Challenge

For Balsn CTF 2020 online, I also created two smart-contract challenges, Election and IdleGame. The source files of them are available on GitHub - x9453/my-ctf-challenges. Here is a walkthrough of the challenge Election.

Balsn is holding the first Shaman King election. Who will be the winner?

  • Type: Smart contract
  • Solves: 5/490
  • Keywords: ERC223, Reentrancy, ABI encoding, Integer overflow

Solution

TL;DR

In this challenge, our goal is to win the election. By exploiting the customFallback parameter of the _transfer function of the extended ERC223 interface, we can reenter the Election contract with the auth modifier check bypassed to call the functions propose and _setStage (with some restrictions on the ABI encoding format). After proposing ourselves as a candidate, exploit the integer overflow in the reveal function when counting the total of votes to become the winner of the election.

Detailed Write-up

Overview of the Game Contract

Election implements a voting system using the commit-and-reveal scheme consisting of three stages: propose, vote, and reveal. In the propose stage, new candidates can be proposed by the admins (those who pass the auth check). In the vote stage, voters decide to vote for any candidate with any number of votes by submitting the hash of their ballots. The ballots should be made public in the reveal stage and are counted as valid if the voter has as many ELC tokens as the number of his total votes.

Only the admins can switch stages by calling the _setStage function. Besides, at the beginning of the election, two candidates are proposed and both of them have got an extremely high number of votes.

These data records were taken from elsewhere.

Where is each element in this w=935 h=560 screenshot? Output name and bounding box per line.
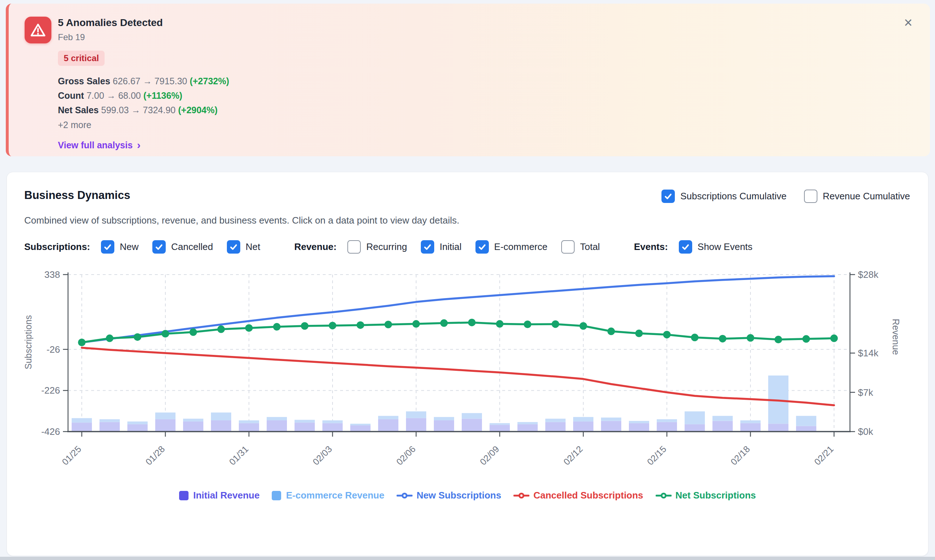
initial-revenue-bar (72, 423, 92, 432)
initial-revenue-bar (517, 425, 538, 432)
svg-text:02/09: 02/09 (478, 444, 501, 467)
metric-label: Gross Sales (58, 76, 110, 86)
combined-chart[interactable]: 338-26-226-426$28k$14k$7k$0k01/2501/2801… (24, 270, 916, 478)
metric-change: (+1136%) (143, 91, 182, 101)
filter-group-revenue: Revenue:RecurringInitialE-commerceTotal (294, 240, 614, 254)
ecommerce-revenue-bar (183, 418, 203, 422)
checkbox-recurring[interactable]: Recurring (348, 240, 407, 254)
checkbox-e-commerce[interactable]: E-commerce (475, 240, 547, 254)
ecommerce-revenue-bar (378, 416, 398, 419)
initial-revenue-bar (183, 422, 203, 432)
ecommerce-revenue-bar (72, 418, 92, 423)
ecommerce-revenue-bar (295, 420, 315, 423)
data-point (106, 335, 114, 342)
checkbox-new[interactable]: New (101, 240, 138, 254)
initial-revenue-bar (378, 419, 398, 432)
anomaly-metric-row: Net Sales 599.03 → 7324.90 (+2904%) (58, 103, 229, 117)
data-point (190, 328, 197, 336)
svg-text:02/06: 02/06 (394, 444, 417, 467)
chart-canvas[interactable]: 338-26-226-426$28k$14k$7k$0k01/2501/2801… (24, 270, 916, 478)
checkbox-label: Show Events (698, 241, 753, 252)
legend-label: Initial Revenue (193, 490, 260, 501)
legend-line-dot-icon (514, 491, 529, 500)
metric-values: 7.00 → 68.00 (86, 91, 141, 101)
data-point (719, 335, 727, 343)
legend-label: Net Subscriptions (675, 490, 756, 501)
checkbox-net[interactable]: Net (227, 240, 260, 254)
checkbox-cancelled[interactable]: Cancelled (152, 240, 213, 254)
ecommerce-revenue-bar (155, 412, 175, 419)
checkbox-revenue-cumulative[interactable]: Revenue Cumulative (804, 189, 910, 203)
revenue-bars[interactable] (72, 375, 816, 432)
ecommerce-revenue-bar (796, 416, 816, 426)
checked-checkbox-icon[interactable] (101, 240, 114, 254)
data-point (273, 323, 281, 331)
ecommerce-revenue-bar (128, 422, 148, 425)
ecommerce-revenue-bar (489, 423, 510, 425)
alert-title: 5 Anomalies Detected (58, 17, 229, 29)
initial-revenue-bar (712, 421, 733, 432)
bottom-divider (0, 557, 935, 560)
checked-checkbox-icon[interactable] (227, 240, 240, 254)
cumulative-toggles: Subscriptions CumulativeRevenue Cumulati… (644, 189, 910, 203)
ecommerce-revenue-bar (629, 421, 649, 423)
series-filter-row: Subscriptions:NewCancelledNetRevenue:Rec… (24, 240, 787, 254)
checkbox-label: Revenue Cumulative (823, 191, 910, 202)
checkbox-show-events[interactable]: Show Events (679, 240, 753, 254)
data-point (580, 322, 587, 330)
net-subscriptions-line[interactable] (78, 319, 838, 346)
unchecked-checkbox-icon[interactable] (561, 240, 575, 254)
checkbox-label: Total (580, 241, 600, 252)
legend-swatch-icon (179, 491, 189, 500)
data-point (803, 335, 810, 343)
checked-checkbox-icon[interactable] (421, 240, 434, 254)
legend-item-net-subscriptions: Net Subscriptions (656, 490, 756, 501)
alert-body: 5 Anomalies Detected Feb 19 5 critical G… (58, 17, 229, 151)
ecommerce-revenue-bar (211, 412, 231, 420)
anomaly-metric-row: Gross Sales 626.67 → 7915.30 (+2732%) (58, 74, 229, 88)
chart-axes: 338-26-226-426$28k$14k$7k$0k01/2501/2801… (24, 270, 901, 467)
unchecked-checkbox-icon[interactable] (804, 189, 817, 203)
filter-group-events: Events:Show Events (634, 240, 766, 254)
checkbox-total[interactable]: Total (561, 240, 600, 254)
initial-revenue-bar (462, 418, 482, 432)
ecommerce-revenue-bar (545, 418, 566, 422)
ecommerce-revenue-bar (684, 411, 705, 425)
ecommerce-revenue-bar (462, 413, 482, 419)
initial-revenue-bar (601, 421, 621, 432)
checkbox-label: Initial (440, 241, 462, 252)
anomaly-alert-banner: × 5 Anomalies Detected Feb 19 5 critical… (6, 4, 930, 156)
unchecked-checkbox-icon[interactable] (348, 240, 361, 254)
checked-checkbox-icon[interactable] (661, 189, 675, 203)
close-icon[interactable]: × (900, 14, 916, 31)
svg-text:338: 338 (45, 270, 60, 280)
filter-group-label: Events: (634, 241, 668, 252)
data-point (607, 328, 615, 335)
checked-checkbox-icon[interactable] (679, 240, 692, 254)
svg-text:02/03: 02/03 (311, 444, 334, 467)
view-full-analysis-link[interactable]: View full analysis › (58, 140, 141, 151)
legend-label: Cancelled Subscriptions (534, 490, 643, 501)
right-axis-title: Revenue (891, 319, 901, 355)
svg-text:01/31: 01/31 (227, 444, 250, 467)
alert-metrics-list: Gross Sales 626.67 → 7915.30 (+2732%)Cou… (58, 74, 229, 117)
initial-revenue-bar (350, 425, 371, 432)
checkbox-label: Recurring (366, 241, 407, 252)
legend-item-cancelled-subscriptions: Cancelled Subscriptions (514, 490, 643, 501)
checkbox-subscriptions-cumulative[interactable]: Subscriptions Cumulative (661, 189, 786, 203)
data-point (384, 321, 392, 328)
alert-date: Feb 19 (58, 32, 229, 43)
cancelled-subscriptions-line[interactable] (82, 348, 834, 405)
svg-text:$14k: $14k (858, 348, 878, 358)
checked-checkbox-icon[interactable] (475, 240, 489, 254)
initial-revenue-bar (796, 426, 816, 432)
initial-revenue-bar (740, 423, 761, 432)
initial-revenue-bar (155, 419, 175, 432)
checkbox-initial[interactable]: Initial (421, 240, 462, 254)
filter-group-subscriptions: Subscriptions:NewCancelledNet (24, 240, 274, 254)
svg-text:02/15: 02/15 (645, 444, 668, 467)
svg-text:02/12: 02/12 (561, 444, 584, 467)
ecommerce-revenue-bar (100, 419, 120, 422)
checked-checkbox-icon[interactable] (152, 240, 166, 254)
legend-line-dot-icon (397, 491, 412, 500)
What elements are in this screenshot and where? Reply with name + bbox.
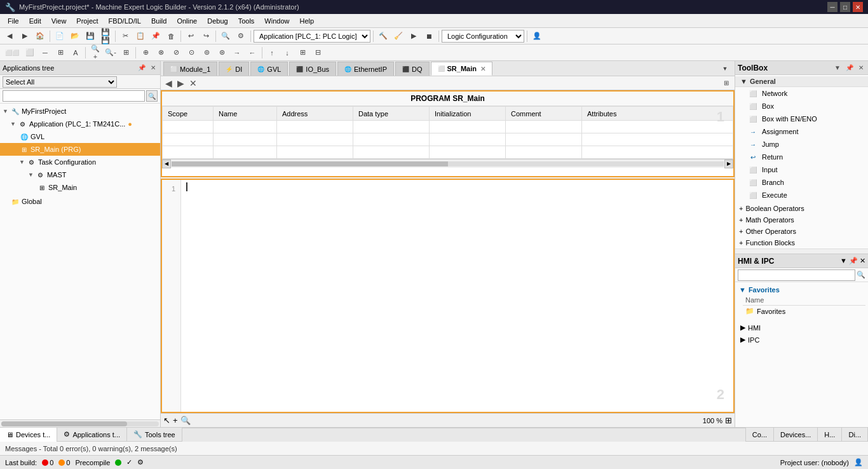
menu-fbd[interactable]: FBD/LD/IL: [104, 16, 146, 26]
zoom-pointer-icon[interactable]: ↖: [163, 416, 170, 425]
toolbox-return[interactable]: ↩ Return: [735, 151, 868, 163]
tb-home[interactable]: 🏠: [33, 29, 47, 43]
tab-close-srmain[interactable]: ✕: [480, 65, 485, 72]
hscroll-left[interactable]: ◀: [162, 160, 171, 168]
tb2-wire[interactable]: ─: [38, 46, 52, 60]
toolbox-vscroll[interactable]: [735, 248, 868, 254]
tab-di[interactable]: ⚡ DI: [219, 62, 249, 76]
tree-item-srmain2[interactable]: ⊞ SR_Main: [0, 181, 160, 194]
zoom-search-icon[interactable]: 🔍: [180, 416, 191, 425]
tb-delete[interactable]: 🗑: [164, 29, 178, 43]
tb2-more9[interactable]: ↑: [265, 46, 279, 60]
favorites-header[interactable]: ▼ Favorites: [738, 285, 865, 295]
tb2-label[interactable]: A: [69, 46, 83, 60]
tab-module1[interactable]: ⬜ Module_1: [163, 62, 217, 76]
var-attr-1[interactable]: [582, 121, 733, 133]
var-comment-1[interactable]: [506, 121, 582, 133]
close-button[interactable]: ✕: [853, 2, 863, 12]
var-scope-1[interactable]: [163, 121, 214, 133]
toolbox-branch[interactable]: ⬜ Branch: [735, 176, 868, 189]
toolbox-boolean-ops[interactable]: + Boolean Operators: [735, 203, 868, 214]
ed-next-btn[interactable]: ▶: [175, 78, 186, 88]
left-panel-pin[interactable]: 📌: [136, 64, 147, 71]
bottom-tab-di2[interactable]: Di...: [842, 428, 868, 442]
tb-save-all[interactable]: 💾💾: [98, 29, 112, 43]
tab-gvl[interactable]: 🌐 GVL: [250, 62, 288, 76]
tb2-zoom-in[interactable]: 🔍+: [88, 46, 102, 60]
hmi-item-ipc[interactable]: ▶ IPC: [735, 334, 868, 346]
tree-search-input[interactable]: [3, 90, 145, 102]
menu-project[interactable]: Project: [71, 16, 103, 26]
tb2-network[interactable]: ⬜⬜: [3, 46, 22, 60]
toolbox-jump[interactable]: → Jump: [735, 138, 868, 151]
tree-item-srmain[interactable]: ⊞ SR_Main (PRG): [0, 143, 160, 156]
tb-open[interactable]: 📂: [68, 29, 82, 43]
bottom-tab-tools[interactable]: 🔧 Tools tree: [127, 428, 182, 442]
left-panel-scrollbar[interactable]: [0, 419, 160, 427]
var-init-3[interactable]: [430, 146, 506, 159]
bottom-tab-devices[interactable]: 🖥 Devices t...: [0, 428, 57, 442]
tb-find[interactable]: 🔍: [219, 29, 233, 43]
left-panel-close[interactable]: ✕: [149, 64, 158, 71]
tb-forward[interactable]: ▶: [18, 29, 32, 43]
tree-item-application[interactable]: ▼ ⚙ Application (PLC_1: TM241C... ●: [0, 118, 160, 130]
toolbox-input[interactable]: ⬜ Input: [735, 163, 868, 176]
toolbox-math-ops[interactable]: + Math Operators: [735, 214, 868, 226]
var-name-3[interactable]: [214, 146, 277, 159]
hmi-item-hmi[interactable]: ▶ HMI: [735, 322, 868, 334]
tb-copy[interactable]: 📋: [133, 29, 147, 43]
tree-item-project[interactable]: ▼ 🔧 MyFirstProject: [0, 105, 160, 118]
toolbox-close-btn[interactable]: ✕: [857, 64, 865, 71]
tab-srmain[interactable]: ⬜ SR_Main ✕: [431, 62, 492, 76]
tb-save[interactable]: 💾: [83, 29, 97, 43]
application-dropdown[interactable]: Application [PLC_1: PLC Logic]: [254, 30, 370, 43]
tab-ethernetip[interactable]: 🌐 EthernetIP: [337, 62, 394, 76]
minimize-button[interactable]: ─: [827, 2, 837, 12]
settings-icon[interactable]: ⚙: [137, 458, 144, 466]
var-type-1[interactable]: [353, 121, 430, 133]
tree-item-mast[interactable]: ▼ ⚙ MAST: [0, 168, 160, 181]
tb2-more5[interactable]: ⊚: [200, 46, 214, 60]
var-addr-1[interactable]: [277, 121, 353, 133]
tb2-more7[interactable]: →: [230, 46, 244, 60]
menu-help[interactable]: Help: [294, 16, 319, 26]
hmi-pin-btn[interactable]: 📌: [849, 257, 858, 264]
bottom-tab-h[interactable]: H...: [818, 428, 842, 442]
hmi-search-input[interactable]: [738, 269, 855, 281]
tb-new[interactable]: 📄: [53, 29, 67, 43]
menu-view[interactable]: View: [46, 16, 72, 26]
zoom-fit-icon[interactable]: ⊞: [725, 416, 732, 425]
logic-config-dropdown[interactable]: Logic Configuration: [442, 30, 524, 43]
tab-dropdown-btn[interactable]: ▼: [718, 62, 732, 76]
tb-paste[interactable]: 📌: [149, 29, 163, 43]
tb-redo[interactable]: ↪: [199, 29, 213, 43]
maximize-button[interactable]: □: [840, 2, 850, 12]
tb2-box[interactable]: ⬜: [23, 46, 37, 60]
var-scope-2[interactable]: [163, 133, 214, 146]
var-comment-2[interactable]: [506, 133, 582, 146]
toolbox-dropdown-btn[interactable]: ▼: [832, 64, 843, 71]
bottom-tab-devices2[interactable]: Devices...: [774, 428, 818, 442]
hmi-close-btn[interactable]: ✕: [860, 257, 865, 264]
tb-run[interactable]: ▶: [407, 29, 421, 43]
tb2-more10[interactable]: ↓: [280, 46, 294, 60]
tb2-more1[interactable]: ⊕: [139, 46, 153, 60]
tb2-more8[interactable]: ←: [245, 46, 259, 60]
tab-dq[interactable]: ⬛ DQ: [395, 62, 430, 76]
var-init-1[interactable]: [430, 121, 506, 133]
tb-user[interactable]: 👤: [530, 29, 544, 43]
toolbox-pin-btn[interactable]: 📌: [844, 64, 855, 71]
var-addr-2[interactable]: [277, 133, 353, 146]
menu-tools[interactable]: Tools: [233, 16, 260, 26]
var-name-1[interactable]: [214, 121, 277, 133]
tb2-more12[interactable]: ⊟: [311, 46, 325, 60]
tb2-more4[interactable]: ⊙: [184, 46, 198, 60]
tb-clean[interactable]: 🧹: [391, 29, 405, 43]
tb2-connect[interactable]: ⊞: [53, 46, 67, 60]
fav-item-favorites[interactable]: 📁 Favorites: [743, 306, 865, 316]
toolbox-assignment[interactable]: → Assignment: [735, 125, 868, 138]
zoom-add-icon[interactable]: +: [173, 416, 178, 425]
ed-close-btn[interactable]: ✕: [187, 78, 199, 88]
tree-search-button[interactable]: 🔍: [146, 90, 158, 102]
tb2-zoom-out[interactable]: 🔍-: [104, 46, 118, 60]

Abusing the Custom Fallback

Election is also implemented as an extended ERC223 token. The extended ERC223 allows the sender to call a custom fallback function of the receiver (as long as it is a contract) during the transfer of tokens. Though the feature of custom fallback is not standardized, it exists in one of the branches of the officially recommended implementation of ERC223. The custom fallback feature was exploited in the ATN incident, where the attacker abused it to bypass the authorization check in the ds-auth library. In this challenge, we can apply the same technique to bypass the auth check at line 112 to 115.

Dealing with ABI Encoding

According to line 56, it seems that we are can only control the second and third parameters (type uint and type bytes, respectively) of the function we want to reenter. However, we can reenter functions with different numbers and types of parameters as long as the input data follows the ABI encoding format. Here you may find the official document of the ABI encoding.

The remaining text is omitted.